Modular Deep Learning for Multivariate Time-Series: Decoupling Imputation and Downstream Tasks

arXiv:2411.03941v3 Announce Type: replace-cross Abstract: Missing values are pervasive in large-scale time-series data, posing challenges for reliable analysis and decision-making. Many neural architectures have been designed to model and impute the complex and heterogeneous missingness patterns ...

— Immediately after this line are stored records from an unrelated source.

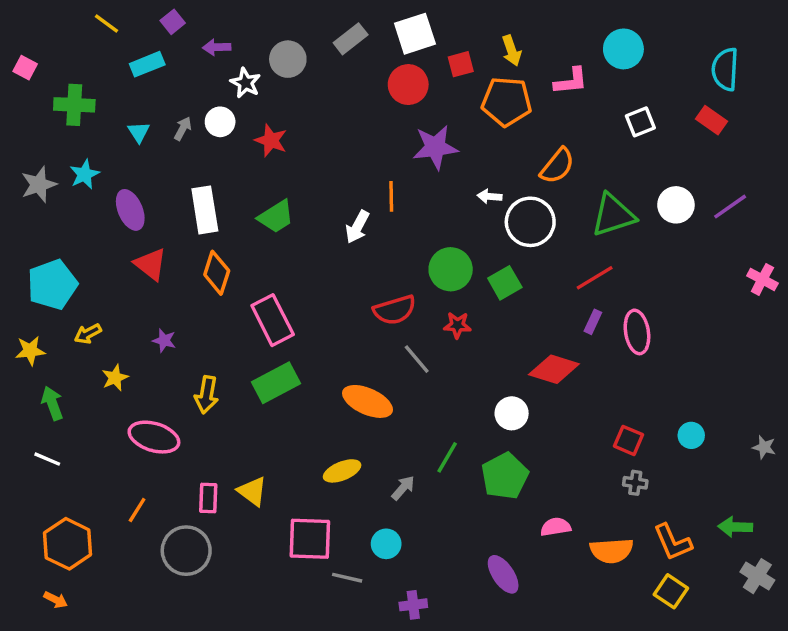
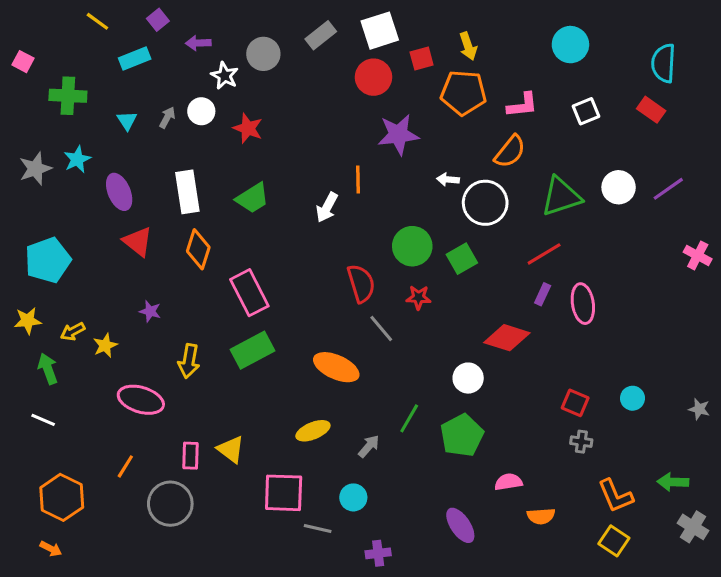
pink L-shape: (571, 81) -> (522, 105), moved
red semicircle: (395, 310) -> (361, 283), turned -90
yellow arrow: (88, 334) -> (73, 331), moved
orange semicircle: (612, 551) -> (541, 516), moved, size x0.7

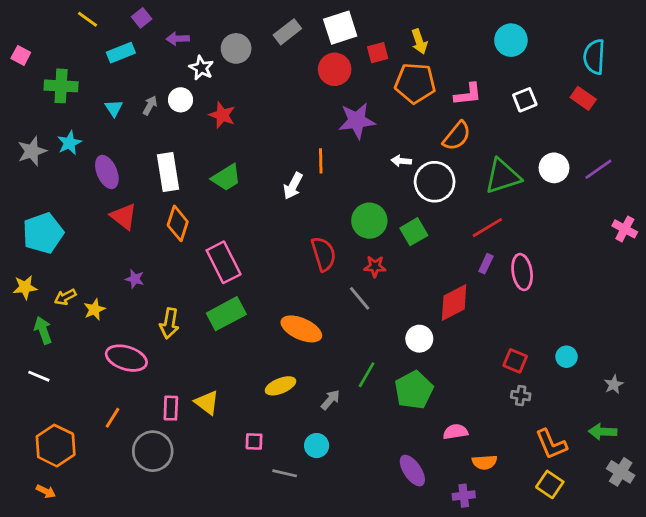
gray line: (381, 328) -> (360, 298), moved
red diamond: (507, 338) -> (454, 303), turned -45
gray star: (699, 409) -> (614, 384), moved, turned 30
pink square: (284, 493) -> (254, 441), size x0.5
purple cross: (378, 553) -> (464, 496), moved

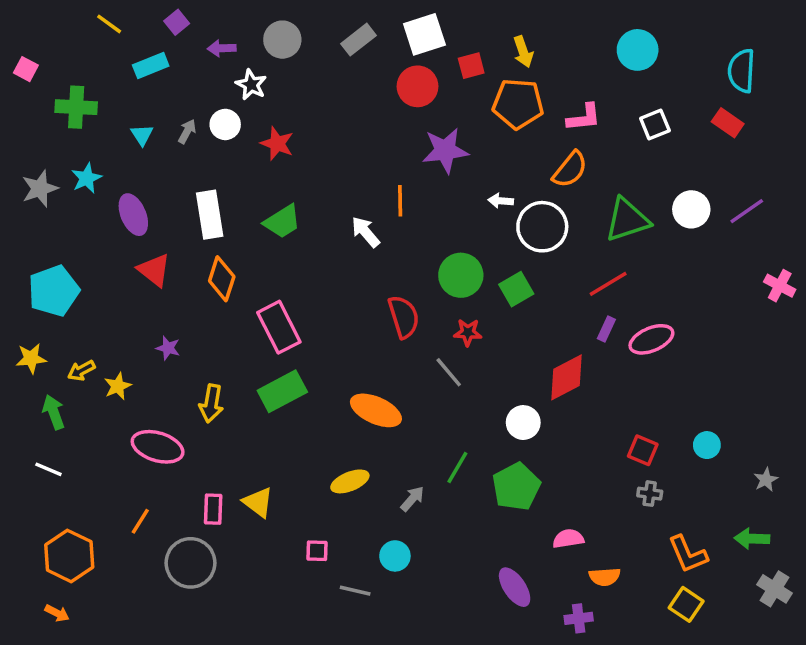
gray circle: (236, 48) -> (282, 40), moved
white arrow: (293, 186) -> (366, 232), turned 112
pink ellipse: (522, 272) -> (651, 339), turned 76

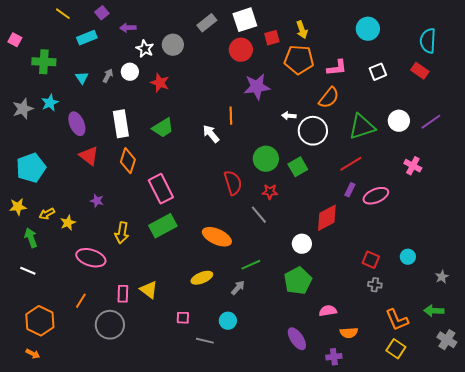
gray circle: (282, 40) -> (173, 45), moved
pink cross: (780, 286) -> (413, 166), moved
green line: (457, 468) -> (251, 265), moved, turned 36

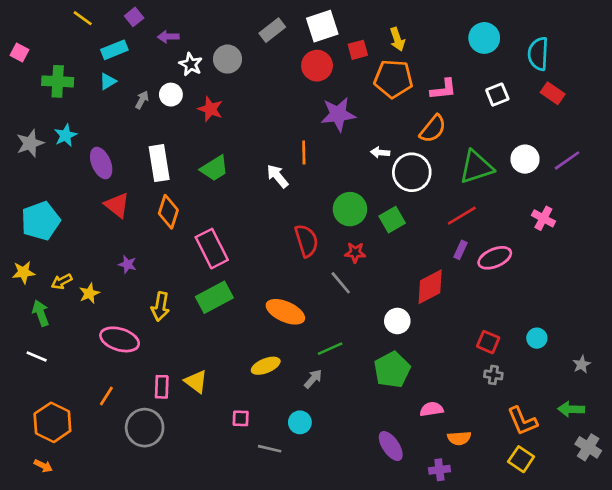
cyan semicircle: (428, 41) -> (538, 54), moved
cyan triangle: (82, 78) -> (108, 81), moved, turned 32

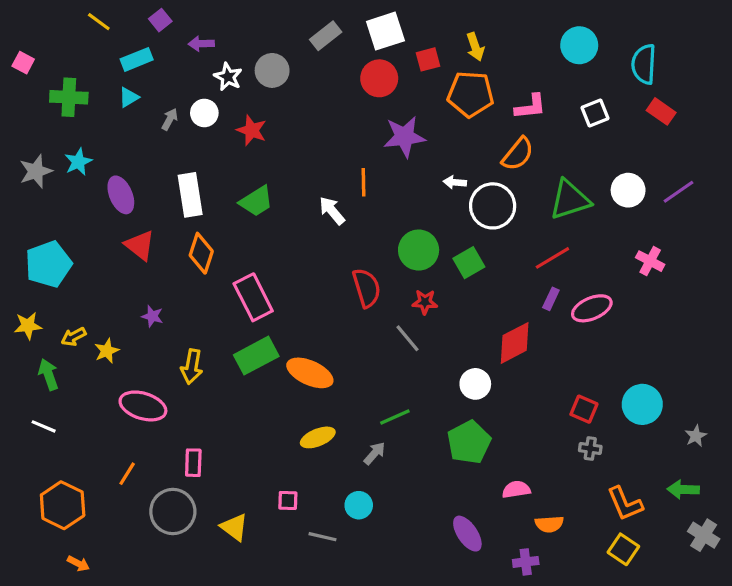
orange ellipse: (285, 312) -> (310, 373), moved
cyan circle: (537, 338) -> (642, 404), size x1.6
yellow triangle: (196, 382) -> (234, 527), moved
orange arrow: (43, 466) -> (78, 563), moved

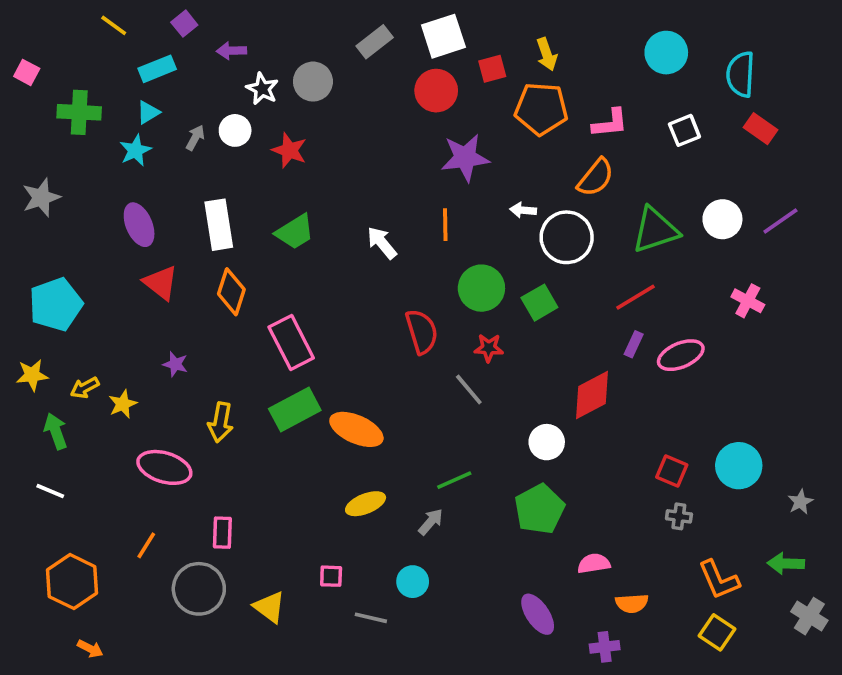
cyan star: (78, 162) -> (135, 150), moved
orange line: (363, 182) -> (445, 225), moved

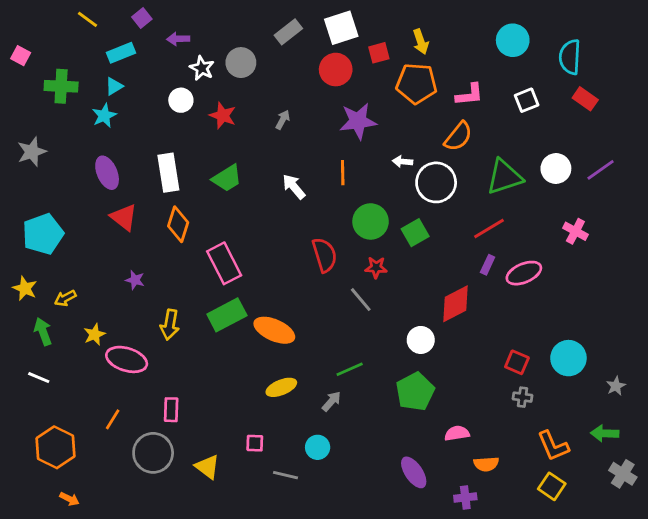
gray arrow: (195, 138) -> (283, 120), moved
yellow star: (32, 375) -> (25, 288), turned 30
yellow star: (123, 404) -> (95, 334), moved

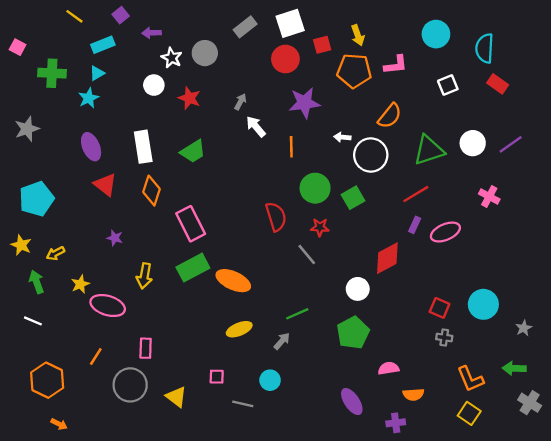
pink L-shape: (469, 95) -> (396, 65), moved
white arrow: (294, 187) -> (256, 127), moved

arXiv:2411.03941v3 Announce Type: replace-cross Abstract: Missing values are pervasive in large-scale time-series data, posing challenges for reliable analysis and decision-making. Many neural architectures have been designed to model and impute the complex and heterogeneous missingness patterns of such data. Most existing methods are end-to-end, rendering imputation tightly coupled with downstream predictive tasks and leading to limited reusability of the trained model, reduced interpretability, and challenges in assessing model quality. In this paper, we call for a modular approach that decouples imputation and downstream tasks, enabling independent optimisation and greater adaptability. Using the largest open-source Python library for deep learning-based time-series analysis, PyPOTS, we evaluate a modular pipeline across six state-of-the-art models that perform imputation and prediction on seven datasets spanning multiple domains. Our results show that a modular approach maintains high performance while prioritising flexibility and reusability - qualities that are crucial for real-world applications. Through this work, we aim to demonstrate how modularity can benefit multivariate time-series analysis, achieving a balance between performance and adaptability.